Before the digital age, most of the recommendation has been done by the   
knoweldge of curators. For example in library, the librarian who will give    
recommendation which books to be read for a specific topic, or using card catalog

## Recommending What's Popular

In [5]:
popular_interests = Counter(interest for user_interests in users_interests
                            for interest in user_interests)
popular_interests

Counter({'Python': 4,
         'R': 4,
         'Big Data': 3,
         'HBase': 3,
         'Java': 3,
         'statistics': 3,
         'regression': 3,
         'probability': 3,
         'Hadoop': 2,
         'Cassandra': 2,
         'MongoDB': 2,
         'Postgres': 2,
         'scikit-learn': 2,
         'statsmodels': 2,
         'pandas': 2,
         'machine learning': 2,
         'libsvm': 2,
         'C++': 2,
         'neural networks': 2,
         'deep learning': 2,
         'artificial intelligence': 2,
         'Spark': 1,
         'Storm': 1,
         'NoSQL': 1,
         'scipy': 1,
         'numpy': 1,
         'decision trees': 1,
         'Haskell': 1,
         'programming languages': 1,
         'mathematics': 1,
         'theory': 1,
         'Mahout': 1,
         'MapReduce': 1,
         'databases': 1,
         'MySQL': 1,
         'support vector machines': 1})

With `popular_interests`, we can just suggest to a user the most popular interests   
that he's not already interested in:

In [6]:
def most_popular_new_interests(user_interests: List[str], 
                                max_results: int = 5) -> List[Tuple[str, int]]:
  suggestions = [(interest, frequency)
                  for interest, frequency in popular_interests.most_common()
                    if interest not in user_interests]
  
  return suggestions[:max_results]

In [7]:
# popular recommendations that are new for user 1 (users_interests[1])
print(users_interests[1])
most_popular_new_interests(users_interests[1])
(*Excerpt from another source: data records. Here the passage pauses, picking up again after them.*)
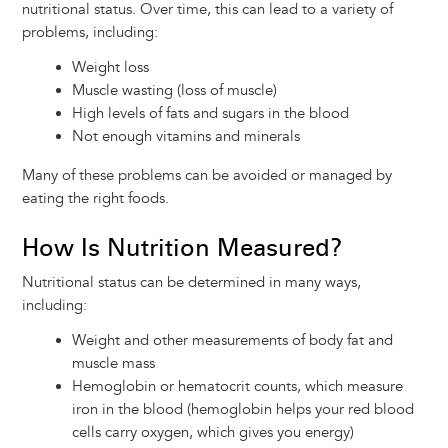
nutritional status. Over time, this can lead to a variety of
problems, including:
Weight loss
Muscle wasting (loss of muscle)
High levels of fats and sugars in the blood
Not enough vitamins and minerals
Many of these problems can be avoided or managed by
eating the right foods.
How Is Nutrition Measured?
Nutritional status can be determined in many ways,
including:
Weight and other measurements of body fat and
muscle mass
Hemoglobin or hematocrit counts, which measure
iron in the blood (hemoglobin helps your red blood
cells carry oxygen, which gives you energy)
['NoSQL', 'MongoDB', 'Cassandra', 'HBase', 'Postgres']


[('Python', 4), ('R', 4), ('Big Data', 3), ('Java', 3), ('statistics', 3)]

In [8]:
# popular recommendations that are new for user 3 (users_interests[3])
print(users_interests[3])
most_popular_new_interests(users_interests[3])

['R', 'Python', 'statistics', 'regression', 'probability']


[('Big Data', 3), ('HBase', 3), ('Java', 3), ('Hadoop', 2), ('Cassandra', 2)]

## User-Based Collaborative Filtering

One way to taking a user's interests into account is to look for users who are   
somehow _similar_ to her, and then suggest the things that those users are    
interested in.

In [9]:
unique_interests = sorted({interest for user_interests in users_interests 
                            for interest in user_interests})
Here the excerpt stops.